On 1 aug 2006, at 23:53, Waldek Hebisch wrote:
I do not know what FPC is doing, but GPC also "aligns" sets, so for example `set of 11..37' is stored as a subset of `set of 0..37'. gdb has no idea of set alignment, so such set are printed wrong even on little endian machines.
FPC does the same. I never noticed it because I rarely if ever use such non-zero based subrange types.
The main reasons for FPC to always use 32 bits are
a) binary compatibility b) performance (even on 64 bit machines, loading/storing a 32 bit value from/to memory is often faster)
I think that there is a subtle iteraction between space usage and instruction count.

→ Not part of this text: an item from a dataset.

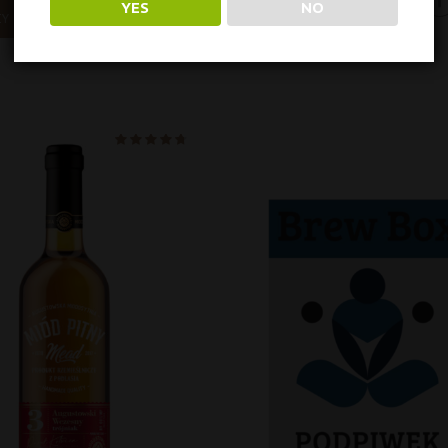
YES
NO
IY
Oceniono
na 5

For data-heavy program storing sets as byte sequences will minimize space usage which may pay reducing cache misses. OTOH 64 bit machines tend to have 64 bit buses, so working in cache machine should handle 64 bit chunk as fast as 32 bit chunk.
If the set is aligned to 64 bit, and once the set is in the cache, possibly. At least the G5 has only two 32 bit busses from the cpu to memory (one for loads and one for stores).
Anyway, you could still do the adding/subbing/... of sets by typecasting the set to a MedCard array of the appropriate size. This issue is only with inserting/removing/testing elements (and in that case you're doing more or less random access, so there is less chance that the chunk you need is already in the cache).
In principle we can change set representation. In fact, there is one change that I intend to do in the future: currently even the smalles set use a MedCard sized word, I plan to allocate smaller space for them (smallest unit which can represent them).
There have been plans for a long time to do that in FPC as well. If you do this as meticulously as Delphi does (its set size grows by 1 byte at a time), then you more or less need by definition a little- endian representation of sets in all cases though (because of the left-over bytes at the end).
For this reason, a number of FPC developers are in favour of using "little endian" sets on all platforms. I'm a bit wary of breaking backwards binary compatibility though, and possibly also compatibility with other big endian Pascal compilers (does anyone know how CodeWarrior/PPC and/or Think Pascal store their sets?)
OTOH I am not convinced that always using 32 bit chunks for sets is the best choice. GPC on 64 bit machines uses 64 bit types in so many places that I doubt in usefulness of having the same set representation
Possibly.
(and still big endian machines would use different representation than little endian).
Big and little endian machines using different representations is logical, and people porting from little to big endian (and vice versa) are used to add byte swapping code all over the place.
If someone sees a way to automatically detect the used set format inside gdb itself, that would be great as well of course.
What do you think?
My first thought was to change GPC representation to match gdb, but while we can rather easily (and with minor performance impact) change bit order in sets, the alignment problem remains...
Well, those are two different issues, I think, which can be solved separately.
Technically in the compiler proper the change would be just to set a few parameters to different value. The main change would be to runtime support. Here we depend very much on set alignment (of course removing alignment is doable, but we would get both lower performing and more complicated code).
Indeed.
I am affraid that set representation affects not only FPC and GPC. There is also GNU Modula-2 (would be nice to be able to have calling convention compatibility with Modula-2). AFAIK now Modula-2 uses default gcc (which is the same as gdb) representation.
Marco also already suggested to involve a Modula-2 developer.
In principle gdb could try to detect the compiler: gpc uses some pretty characteristic symbols (like `_p_GPC_RTS_VERSION_20060215') and I suspect that FPC is doing something similar.
There are indeed a lof of FPC_* symbols, but I don't really like such a solution, and I'm not sure whether the gdb people would like that either.
PS: I've attached a patch to gdb which fixes the problem for big endian FPC and 32 bit GPC apps. I think it may still have to be changed to not treat bitstrings differently from sets, because the stabs docs (http://www.cygwin.com/stabs.html) state:
Note: my patch is not really correct. The reason is that gdb's bit testing routine checks whether the bit to be tested lies between the high and low bound of the set member type. So unless you have set of a type which has a multiple of 32 elements, you get a lot of "<error type>" errors from gdb even if it's zero-based (since my patch takes the 32-complement of the bit to be tested).
I had only quickly tested it with a "set of byte", for which it obviously worked properly.
Jonas